Jelly Bean, on the other hand, has needed the structure of school. Or to be more clear, she has needed to see the behavior of lots of children her age and see how most of the children are acting. And the structure too. Jelly Bean doesn't do well with "Oh, we'll just hang out and see how the day goes." That's a recipe for disaster for her. She attended the same Pre-K program Flower did, but she attended because she had boundary issues. She was either overly violent, or overly affectionate. By the time she went to kindergarten, her behavior was better, but not great. She had the same Kindy teacher (We love Mrs. B!) as Flower. It was a great fit, not because Jelly Bean needed the same things as Flower, but because Mrs. B is just such a great teacher and knew what would help Jelly Bean the most. By the end of Kindy, Jelly Bean was doing really well. Flower was just finishing 2nd grade, and we had decided to homeschool her. I was afraid if we didn't homeschool her, she would begin to associate her negative experience with school with learning, and I didn't want that to happen. And since I had been teaching preschool at home for years, it didn't seem like a stretch to homeschool.

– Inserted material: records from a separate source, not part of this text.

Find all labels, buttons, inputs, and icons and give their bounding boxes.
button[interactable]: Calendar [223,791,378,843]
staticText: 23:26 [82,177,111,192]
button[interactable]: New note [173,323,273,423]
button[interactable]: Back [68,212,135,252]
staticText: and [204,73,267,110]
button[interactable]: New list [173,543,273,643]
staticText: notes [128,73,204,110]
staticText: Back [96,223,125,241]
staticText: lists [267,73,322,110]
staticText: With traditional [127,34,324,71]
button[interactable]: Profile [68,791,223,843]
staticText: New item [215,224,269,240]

So we talked about it and talked about it. And we decided that for 1st grade, it would be best to have Jelly Bean stay at school, and Flower to come home. But that we would discuss it at the end of the year and decide what we wanted to do for 2nd and 4th grade.

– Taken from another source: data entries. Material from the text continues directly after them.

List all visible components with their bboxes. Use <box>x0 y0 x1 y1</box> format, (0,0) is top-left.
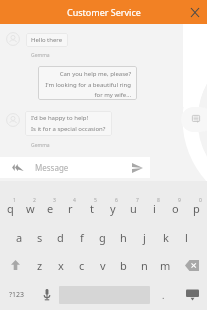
button[interactable]: Can you help me, please? I'm looking for… <box>38 66 137 100</box>
staticText: j <box>143 230 146 245</box>
button[interactable]: v <box>92 251 113 279</box>
staticText: e <box>47 201 54 216</box>
button[interactable]: I'd be happy to help! Is it for a specia… <box>25 111 112 136</box>
staticText: o <box>172 201 179 216</box>
staticText: 6 <box>115 197 118 204</box>
staticText: i <box>153 201 156 216</box>
button[interactable]: Voice input <box>34 280 59 310</box>
button[interactable]: a <box>9 223 29 251</box>
button[interactable]: n <box>134 251 155 279</box>
button[interactable]: 3 <box>40 193 60 221</box>
staticText: z <box>37 258 43 273</box>
button[interactable]: j <box>134 223 155 251</box>
staticText: 4 <box>73 197 76 204</box>
button[interactable]: 6 <box>102 193 123 221</box>
staticText: f <box>80 230 84 245</box>
button[interactable]: m <box>155 251 176 279</box>
staticText: m <box>160 258 171 273</box>
staticText: Hello there <box>31 36 63 44</box>
button[interactable]: Messages <box>181 107 207 132</box>
button[interactable]: 2 <box>20 193 40 221</box>
staticText: I'd be happy to help! Is it for a specia… <box>31 114 106 132</box>
staticText: ?123 <box>9 290 25 300</box>
button[interactable]: . <box>150 280 177 310</box>
staticText: t <box>90 201 94 216</box>
button[interactable]: 8 <box>144 193 165 221</box>
button[interactable]: 9 <box>165 193 186 221</box>
button[interactable]: d <box>50 223 71 251</box>
button[interactable]: Hide keyboard <box>177 280 207 310</box>
staticText: q <box>7 201 14 216</box>
button[interactable]: 7 <box>123 193 144 221</box>
staticText: u <box>130 201 137 216</box>
staticText: 3 <box>53 197 56 204</box>
staticText: k <box>163 230 169 245</box>
staticText: Can you help me, please? I'm looking for… <box>44 70 131 98</box>
button[interactable]: k <box>155 223 176 251</box>
button[interactable]: 0 <box>186 193 207 221</box>
button[interactable]: Send <box>124 157 150 178</box>
staticText: y <box>110 201 116 216</box>
button[interactable]: 4 <box>60 193 81 221</box>
button[interactable]: c <box>71 251 92 279</box>
staticText: Gemma <box>31 142 50 149</box>
button[interactable]: x <box>50 251 71 279</box>
button[interactable]: Reply all <box>0 157 35 178</box>
staticText: a <box>16 230 23 245</box>
button[interactable]: l <box>176 223 197 251</box>
button[interactable]: 5 <box>81 193 102 221</box>
button[interactable]: Hello there <box>26 33 68 47</box>
staticText: p <box>193 201 200 216</box>
button[interactable]: Shift <box>0 251 30 279</box>
button[interactable]: 1 <box>0 193 20 221</box>
staticText: b <box>120 258 127 273</box>
button[interactable]: z <box>30 251 50 279</box>
staticText: 5 <box>94 197 97 204</box>
staticText: 2 <box>33 197 36 204</box>
staticText: 9 <box>178 197 181 204</box>
staticText: 7 <box>136 197 139 204</box>
button[interactable]: h <box>113 223 134 251</box>
staticText: c <box>79 258 85 273</box>
staticText: v <box>100 258 106 273</box>
staticText: Customer Service <box>67 6 141 18</box>
button[interactable]: b <box>113 251 134 279</box>
staticText: 0 <box>199 197 202 204</box>
button[interactable]: g <box>92 223 113 251</box>
button[interactable]: f <box>71 223 92 251</box>
staticText: Gemma <box>31 52 50 59</box>
staticText: 8 <box>157 197 160 204</box>
staticText: h <box>120 230 127 245</box>
staticText: g <box>99 230 106 245</box>
staticText: d <box>57 230 64 245</box>
staticText: Message <box>35 162 69 173</box>
staticText: r <box>68 201 73 216</box>
button[interactable]: Backspace <box>176 251 207 279</box>
staticText: w <box>26 201 35 216</box>
staticText: . <box>162 289 165 301</box>
staticText: 1 <box>13 197 16 204</box>
staticText: l <box>185 230 188 245</box>
button[interactable]: s <box>29 223 50 251</box>
staticText: x <box>58 258 64 273</box>
staticText: s <box>37 230 43 245</box>
staticText: n <box>141 258 148 273</box>
button[interactable]: ?123 <box>0 280 34 310</box>
button[interactable]: Close <box>186 3 204 21</box>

So here we are - it is July, and Jelly Bean is most likely going to do 2nd grade at home. Jelly Bean really wants to do it. I think that she is capable of it now, and that she will enjoy being able to study things that she wouldn't be able to at school, but we will still provide her with enough structure so that she will feel comfortable. Flower will also do 4th grade at home. She has made great strides with her behaviors, but I feel that she still needs one more year at home. Super is attending preschool here in the mornings, and attends the Pre-K program in the afternoon. He will go to Kindergarten at the elementary school, and most likely, will return home after that.
But I always try and remember when I am making decisions about homeschooling - Do The Best Thing For Each Child. It May Be Different For Each Child. And Decisions Will Be Made On A Year To Year Basis.